= Task statement =
Everything in the listing below must be set down again exactly, apart from the pictures.

= Extracted data =
● ● ● ●
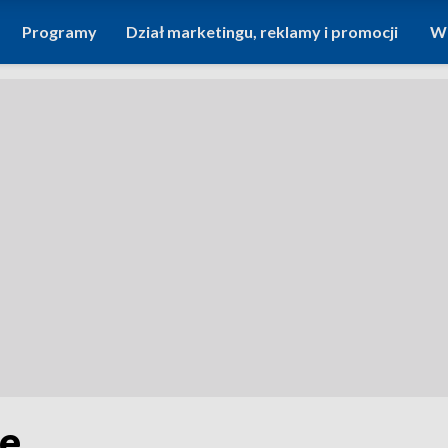
Programy
Dział marketingu, reklamy i promocji
Wi
le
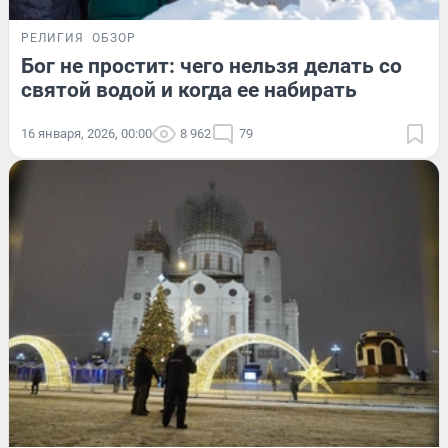
РЕЛИГИЯ
ОБЗОР
Бог не простит: чего нельзя делать со
святой водой и когда ее набирать
16 января, 2026, 00:00
8 962
79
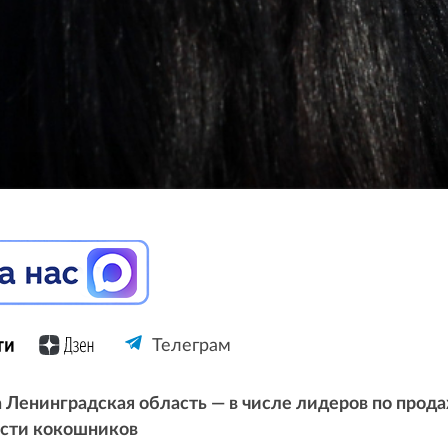
Телеграм
а Ленинградская область — в числе лидеров по прода
ости кокошников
● ● ● ●
= Output of the task =
Programy
Dział marketingu, reklamy i promocji
Wi
le
РЕЛИГИЯ
ОБЗОР
Бог не простит: чего нельзя делать со
святой водой и когда ее набирать
16 января, 2026, 00:00
8 962
79
Телеграм
а Ленинградская область — в числе лидеров по прода
ости кокошников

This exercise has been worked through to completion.